Would be curious to hear any thoughts on this, including “this isn’t worth pursuing or biologically feasible because of X, Y, Z”.


**Intuition on core vs. peripheral: One might think of core cells as composing the central, always present features of an SDR, possibly related to the concept of an invariant structure. Consider a tree. The verbal name ‘tree’ becomes highly associated with all features that are related to trees (leaves, wood, green), and so the SDR representing this word may contain many core / tightly connected cells. Whereas leaves and wood, independently, have a less direct association with each other (occur in close proximity to each other less frequently) and all other features, and so have less distal connections.


If understand it correctly, one possible issue is that this can’t learn long sequences because it is feedforward only. It might only be able to learn sequences one transition long per level of the hierarchy.

How would it represent ambiguity, where it doesn’t know the sequence context for a currently active SP cell?

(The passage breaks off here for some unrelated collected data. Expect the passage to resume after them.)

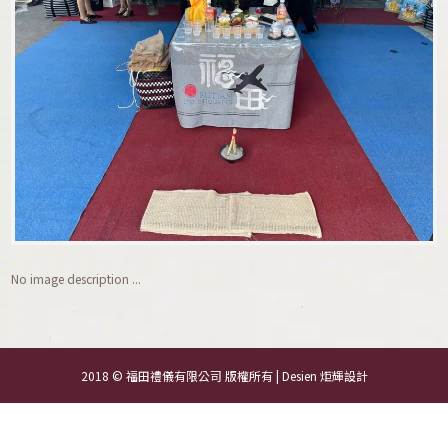
No image description ...
2018 © 福田禮儀有限公司 版權所有 | Desien
炬輝設計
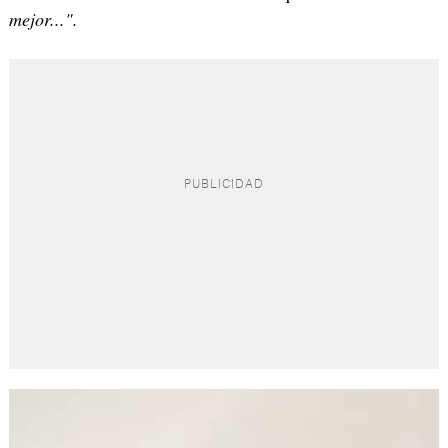
mejor...".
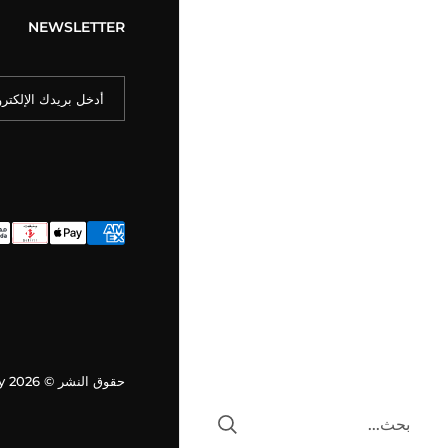
NEWSLETTER
حقوق النشر © 2026
y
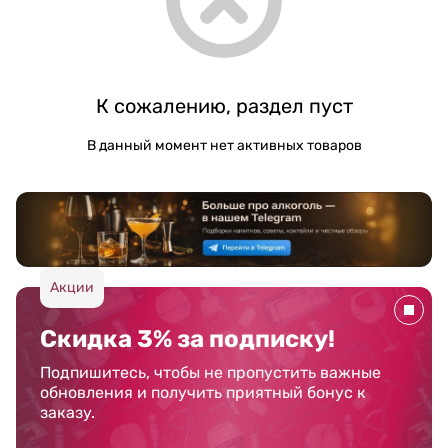
К сожалению, раздел пуст
В данный момент нет активных товаров
Акции
Скидка 3% за подписку!
Подпишитесь, чтобы не пропустить важные
обновления и получить приятный бонус к
заказу.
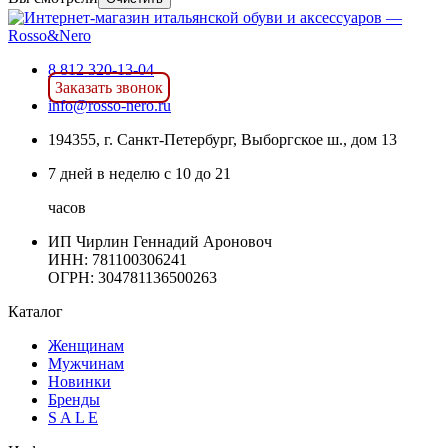
8 812 320-13-04
Заказать звонок
info@rosso-nero.ru
194355, г. Санкт-Петербург, Выборгское ш., дом 13
7 дней в неделю с 10 до 21
часов
ИП Чирлин Геннадий Ароновоч
ИНН: 781100306241
ОГРН:
304781136500263
Каталог
Женщинам
Мужчинам
Новинки
Бренды
S A L E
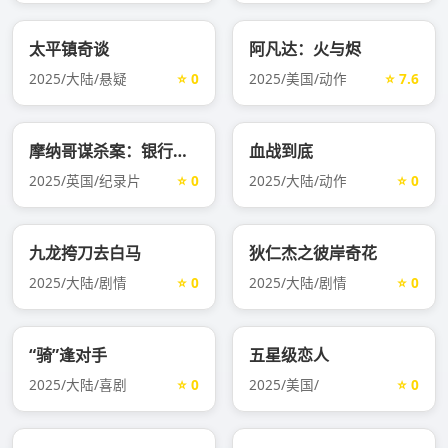
太平镇奇谈
阿凡达：火与烬
2025/大陆/悬疑
⭐ 0
2025/美国/动作
⭐ 7.6
摩纳哥谋杀案：银行家死亡之谜
血战到底
2025/英国/纪录片
⭐ 0
2025/大陆/动作
⭐ 0
九龙挎刀去白马
狄仁杰之彼岸奇花
2025/大陆/剧情
⭐ 0
2025/大陆/剧情
⭐ 0
“骑”逢对手
五星级恋人
2025/大陆/喜剧
⭐ 0
2025/美国/
⭐ 0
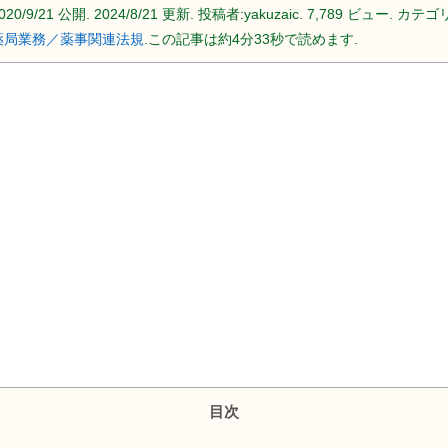
020/9/21
公開.
2024/8/21
更新. 投稿者:
yakuzaic.
7,789 ビュー. カテゴリ
薬局業務／薬事関連法規
.この記事は約4分33秒で読めます.
目次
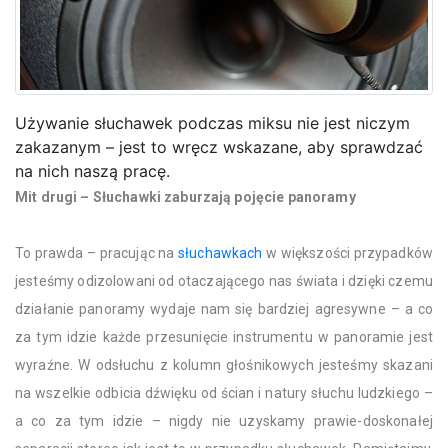
Używanie słuchawek podczas miksu nie jest niczym
zakazanym – jest to wręcz wskazane, aby sprawdzać
na nich naszą pracę.
Mit drugi – Słuchawki zaburzają pojęcie panoramy
To prawda – pracując na
słuchawkach
w większości przypadków
jesteśmy odizolowani od otaczającego nas świata i dzięki czemu
działanie panoramy wydaje nam się bardziej agresywne – a co
za tym idzie każde przesunięcie instrumentu w panoramie jest
wyraźne. W odsłuchu z kolumn głośnikowych jesteśmy skazani
na wszelkie odbicia dźwięku od ścian i natury słuchu ludzkiego –
a co za tym idzie – nigdy nie uzyskamy prawie-doskonałej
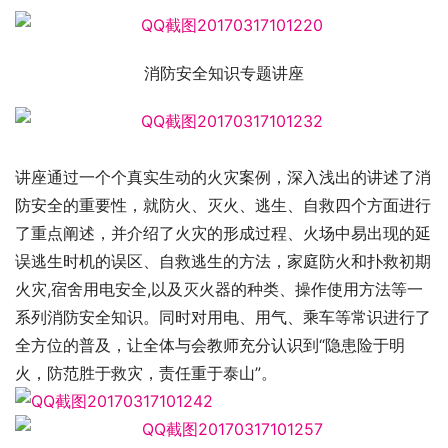
消防安全知识专题讲座
讲座通过一个个真实生动的火灾案例，深入浅出的讲述了消
防安全的重要性，就防火、灭火、逃生、自救四个方面进行
了重点阐述，并介绍了火灾的形成过程、火场中易出现的延
误逃生时机的误区、自救逃生的方法，家庭防火和扑救初期
火灾,宿舍用电安全,以及灭火器的种类、操作使用方法等一
系列消防安全知识。同时对用电、用气、乘车等常识进行了
全方位的普及，让全体与会教师充分认识到“隐患险于明
火，防范胜于救灾，责任重于泰山”。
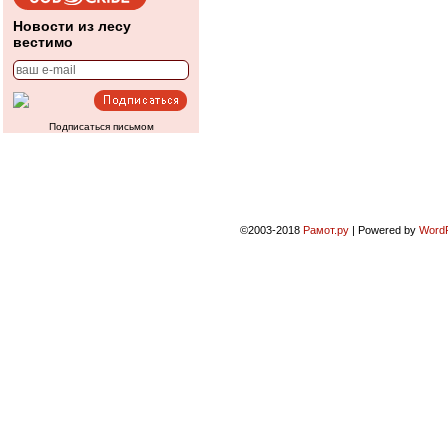
Новости из лесу
вестимо
Подписаться письмом
©2003-2018
Рамот.ру
|
Powered by
Word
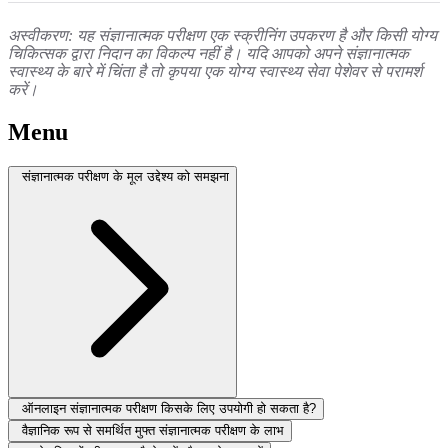
अस्वीकरण: यह संज्ञानात्मक परीक्षण एक स्क्रीनिंग उपकरण है और किसी योग्य
चिकित्सक द्वारा निदान का विकल्प नहीं है। यदि आपको अपने संज्ञानात्मक
स्वास्थ्य के बारे में चिंता है तो कृपया एक योग्य स्वास्थ्य सेवा पेशेवर से परामर्श
करें।
Menu
संज्ञानात्मक परीक्षण के मूल उद्देश्य को समझना
ऑनलाइन संज्ञानात्मक परीक्षण किसके लिए उपयोगी हो सकता है?
वैज्ञानिक रूप से समर्थित मुफ्त संज्ञानात्मक परीक्षण के लाभ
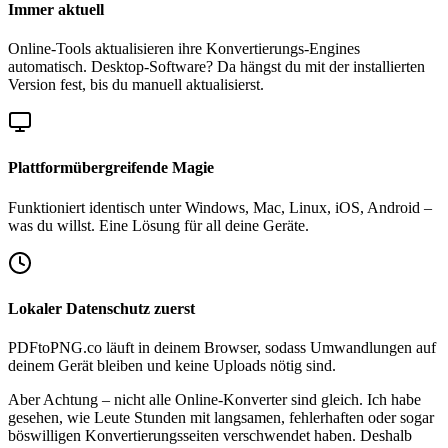
Immer aktuell
Online-Tools aktualisieren ihre Konvertierungs-Engines
automatisch. Desktop-Software? Da hängst du mit der installierten
Version fest, bis du manuell aktualisierst.
Plattformübergreifende Magie
Funktioniert identisch unter Windows, Mac, Linux, iOS, Android –
was du willst. Eine Lösung für all deine Geräte.
Lokaler Datenschutz zuerst
PDFtoPNG.co läuft in deinem Browser, sodass Umwandlungen auf
deinem Gerät bleiben und keine Uploads nötig sind.
Aber Achtung – nicht alle Online-Konverter sind gleich. Ich habe
gesehen, wie Leute Stunden mit langsamen, fehlerhaften oder sogar
böswilligen Konvertierungsseiten verschwendet haben. Deshalb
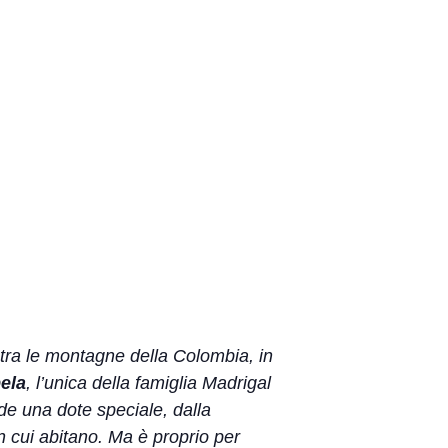
tra le montagne della Colombia, in
ela
, l’unica della famiglia Madrigal
de una dote speciale, dalla
in cui abitano. Ma è proprio per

As far as I know, cells are only inhibitory or excitatory, but this would require cells to be both or it would require intermediate inhibitory cells with specific targets and hebbian learning, which might not exist between levels of the hierarchy.

Maybe some sort of gradient between core/peripheral cells would help, because how closely two things correlate is on a gradient.


What you described is similar in concept to Reservoir Computing. But those tend to have fixed reservoirs with learning occurring only on the readout stage.